WORK ITEM:
The answer must be every line below that holds the word "Informationen".

PROVIDED DATA:
========

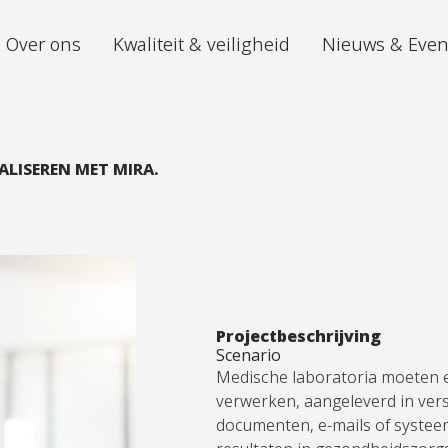
Over ons
Kwaliteit & veiligheid
Nieuws & Eve
Archivering
Digitiz
Wij archiveren uw documenten volgens
De toek
LISEREN MET MIRA.
de hoogste standaarden, met 24/7
toegang.
iGuana iDM
Mira AI
Eén locatie voor al uw
Van ong
documentenmanagement.
hoeveel
inzicht
Projectbeschrijving
Scenario
Digital mailroom
Medische laboratoria moeten 
Outsource het beheren en verdelen van
verwerken, aangeleverd in vers
al uw inkomende post.
documenten, e-mails of systee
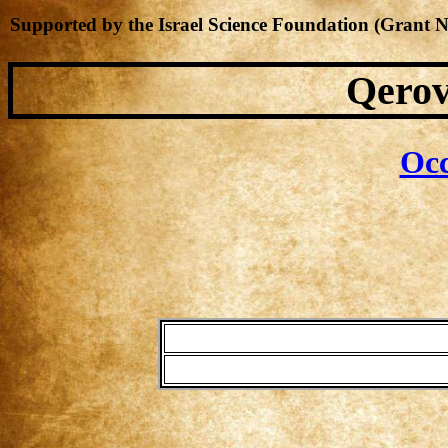
Supported by the Israel Science Foundation (Grant 
Qerov
Occ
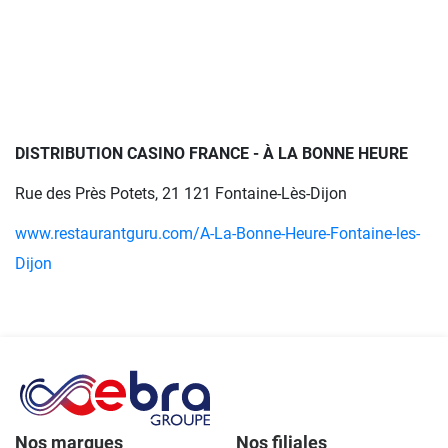
DISTRIBUTION CASINO FRANCE - À LA BONNE HEURE
Rue des Près Potets, 21 121 Fontaine-Lès-Dijon
www.restaurantguru.com/A-La-Bonne-Heure-Fontaine-les-
Dijon
Nos marques
Nos filiales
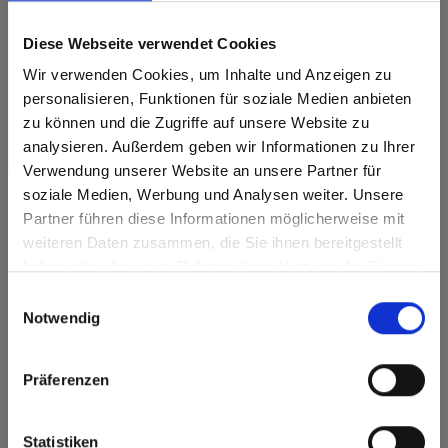
Diese Webseite verwendet Cookies
Wir verwenden Cookies, um Inhalte und Anzeigen zu
personalisieren, Funktionen für soziale Medien anbieten
zu können und die Zugriffe auf unsere Website zu
Max Compact Interior Tortora Kern 0985
analysieren. Außerdem geben wir Informationen zu Ihrer
Andromeda Stein Sand GA Grafica
Verwendung unserer Website an unsere Partner für
soziale Medien, Werbung und Analysen weiter. Unsere
Dieses Dekor ist richtungsorientiert (laengs). Bitte bei
Partner führen diese Informationen möglicherweise mit
Optimierung und Zuschnitt beachten.
Are you based in the Vereinigte
sr.modal is not closeable
weiteren Daten zusammen, die Sie ihnen bereitgestellt
Staaten?
Produktmerkmale
haben oder die sie im Rahmen Ihrer Nutzung der Dienste
Go to the Fundermax North America website directly from
gesammelt haben.
Einwilligungsauswahl
here or discover what Fundermax offers in Europe and the
Notwendig
rest of the world!
Leicht zu reinigen
Schlagzäh
Kratzfest
Lösungsmittelbeständig
Click here to go to the Fundermax North America
Präferenzen
Website
Statisch
Schnelle Montage
beanspruchbar
Europe / Rest of the World
Statistiken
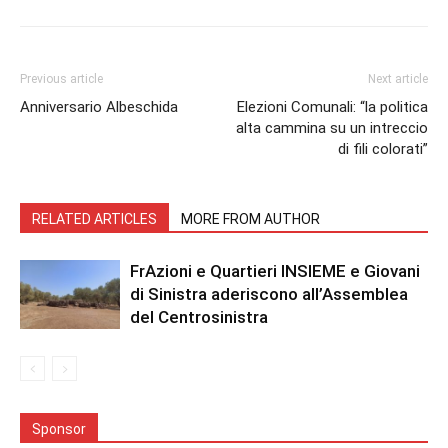
Previous article
Next article
Anniversario Albeschida
Elezioni Comunali: “la politica
alta cammina su un intreccio
di fili colorati”
RELATED ARTICLES
MORE FROM AUTHOR
FrAzioni e Quartieri INSIEME e Giovani
di Sinistra aderiscono all’Assemblea
del Centrosinistra
Sponsor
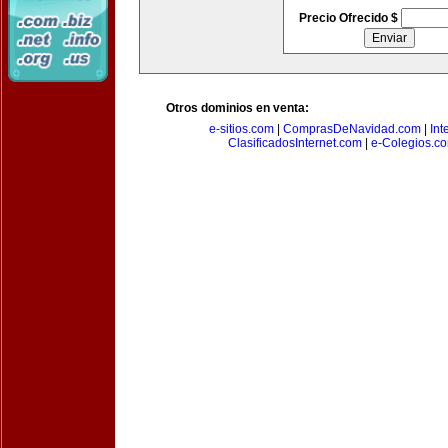
Precio Ofrecido $
Otros dominios en venta:
e-sitios.com
|
ComprasDeNavidad.com
|
Int
ClasificadosInternet.com
|
e-Colegios.c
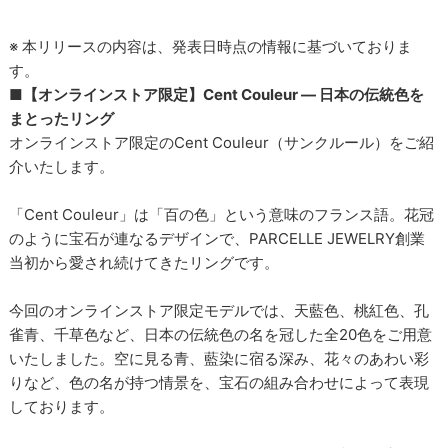
※ 本リリースの内容は、発表日時点の情報に基づいておりま
す。
■【オンラインストア限定】Cent Couleur ― 日本の伝統色を
まとったリング
オンラインストア限定のCent Couleur（サンクルール）をご紹
介いたします。
「Cent Couleur」は「百の色」という意味のフランス語。花冠
のように宝石が連なるデザインで、PARCELLE JEWELRY創業
当初から愛され続けてきたリングです。
今回のオンラインストア限定モデルでは、天藍色、桃紅色、孔
雀青、千草色など、日本の伝統色の名を冠した全20色をご用意
いたしました。空に見る青、藍染に宿る深み、花々のあわい彩
りなど、色の名が持つ情景を、宝石の組み合わせによって表現
しております。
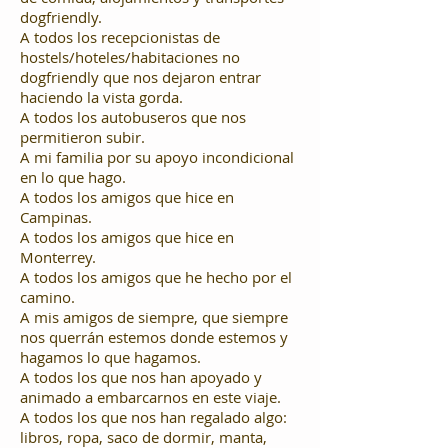
dogfriendly.
A todos los recepcionistas de
hostels/hoteles/habitaciones no
dogfriendly que nos dejaron entrar
haciendo la vista gorda.
A todos los autobuseros que nos
permitieron subir.
A mi familia por su apoyo incondicional
en lo que hago.
A todos los amigos que hice en
Campinas.
A todos los amigos que hice en
Monterrey.
A todos los amigos que he hecho por el
camino.
A mis amigos de siempre, que siempre
nos querrán estemos donde estemos y
hagamos lo que hagamos.
A todos los que nos han apoyado y
animado a embarcarnos en este viaje.
A todos los que nos han regalado algo:
libros, ropa, saco de dormir, manta,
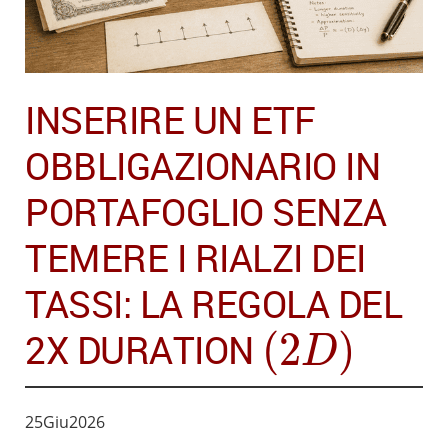
INSERIRE UN ETF
OBBLIGAZIONARIO IN
PORTAFOGLIO SENZA
TEMERE I RIALZI DEI
TASSI: LA REGOLA DEL
(
2
D
)
(
2
)
2X DURATION
D
25
Giu
2026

========

ANSWER SECTION:
analysieren. Außerdem geben wir Informationen zu Ihrer
Partner führen diese Informationen möglicherweise mit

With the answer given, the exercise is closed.